Le due serate culturali in arrivo a Cerro Maggiore saranno dedicate all'Ucraina. La serata inaugurale della Rassegna Anita Bollati, in programma sabato 5 marzo, alle 21, all'auditorium di via Boccaccio quando sul palco sarà messa in scena "Andy e Norman" commedia brillante di Neil Simon e poi, sempre alle 21 in auditorium, lo spettacolo "Eroine della leggerezza" con il Corpo musicale cittadino e la Compagnia dei gelosi in occasione della Giornata internazionale delle donne,  saranno a favore del Comitato accoglienza bambini di Chernobyl che in questi giorni ha attivato una raccolta di aiuti umanitari da inviare alla popolazione Ucraina colpita dalla guerra.
Durante i due spettacoli sarà istituito un punto di raccolta straordinario di aiuti umanitari: sarò possibile donare generi alimentari non deperibili, alimenti per bambini e neonati, pannolini, generi di prima necessità per igiene personale e prodotti igienizzanti per pulizia della casa.

Gli altri aiuti

"La Fondazione italiana diabete e la Fondazione Francesca Rava hanno promosso un importantissimo progetto, denominato 'Insieme per l'Ucraina', per aiutare le popolazioni colpite dalla guerra in Ucraina - spiega il sindaco di Cerro Nuccia Berra -La campagna vede la possibilità di raccogliere sia finanziamenti in denaro che materiali di prima necessità. A differenza di molti altri progetti, che si stanno moltiplicando in questi giorni, è doveroso sottolineare che Fondazione italiana Diabete e Fondazione Francesca Rava hanno immediatamente programmato anche la spedizione del materiale raccolto per far arrivare nel più breve tempo possibile quanto raccolto alle popolazioni ucraine in difficoltà. Per il trasporto è stato individuato il Gruppo di Protezione civile di Cerro Maggiore, Rescaldina e San Vittore Olona, che partirà nel prossimo fine settimana verso la città di Chernivtsi, al confine tra Romania e Ucraina, dove i materiali saranno consegnati ai volontari dell’associazione Italia-Ucraina Maidan e verranno quindi distribuiti alla popolazione. Venuti a conoscenza di questo importantissimo progetto il Comune di Cerro Maggiore e l'Associazione Comitato Accoglienza bambini di Chernobyl hanno aderito all'iniziativa fornendo il materiale di prima necessità raccolto in questi primi giorni di crisi per ottimizzare i costi di viaggio e soprattutto stivare il massimo materiale possibile per far arrivare i beni raccolti direttamente e più velocemente in Ucraina.  Siamo orgogliosi che la nostra Protezione civile sia stata incaricata di questo fondamentale servizio. Questo conferma le capacità del nostro gruppo ed il riconoscimento dell'abilità nell'affrontare situazioni difficili, per non dire complicatissime. Il progetto arriva a pochi giorni dalla definizione della nuova convenzione per il servizio associato di Protezione Civile che ho fortemente voluto".

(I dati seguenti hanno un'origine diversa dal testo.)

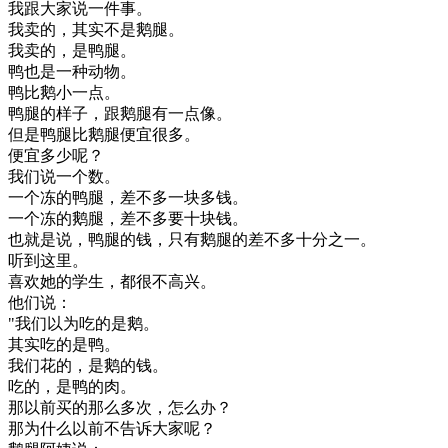
我
跟
大家
说
一件事
。
我
卖
的
，
其实
不是
鹅
腿
。
我
卖
的
，
是
鸭
腿
。
鸭
也是
一种
动物
。
鸭
比
鹅
小
一点
。
鸭
腿
的
样子
，
跟
鹅
腿
有
一点
像
。
但是
鸭
腿
比
鹅
腿
便宜
很多
。
便宜
多少
呢
？
我们
说
一个
数
。
一个
冻
的
鸭
腿
，
差不多
一块
多
钱
。
一个
冻
的
鹅
腿
，
差不多
要
十块钱
。
也就是说
，
鸭
腿
的
钱
，
只有
鹅
腿
的
差不多
十分
之一
。
听到
这里
。
喜欢
她的
学生
，
都很
不
高兴
。
他们
说
：
"
我们
以为
吃
的是
鹅
。
其实
吃
的是
鸭
。
我们
花
的
，
是
鹅
的
钱
。
吃
的
，
是
鸭
的
肉
。
那
以前
买
的
那么
多次
，
怎么
办
？
那
为什么
以前
不
告诉
大家
呢
？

E Berra conclude: "Infine vorrei ringraziare di cuore la Fondazione italiana diabete e la Fondazione Francesca Rava per aver organizzato questo progetto speciale e l'associazione Comitato Accoglienza bambini di Chernobyl per aver accettato immediatamente la proposta di collaborazione, riuscendo a coinvolgere tantissimi donatori". "Questo nuovo servizio arriva in un momento molto intenso per la nostra associazione - aggiunge il presidente del Gruppo di Protezione civile Giuliano Borsatti - Infatti da mesi siamo impegnati nell'organizzare e dirigere l'Hub vaccinale di Cerro Maggiore, ma non potevamo tirarci indietro. Ringrazio chi ha scelto le nostre competenze, sono orgoglioso dei miei volontari e soprattutto tutte le persone che ci stanno sostenendo".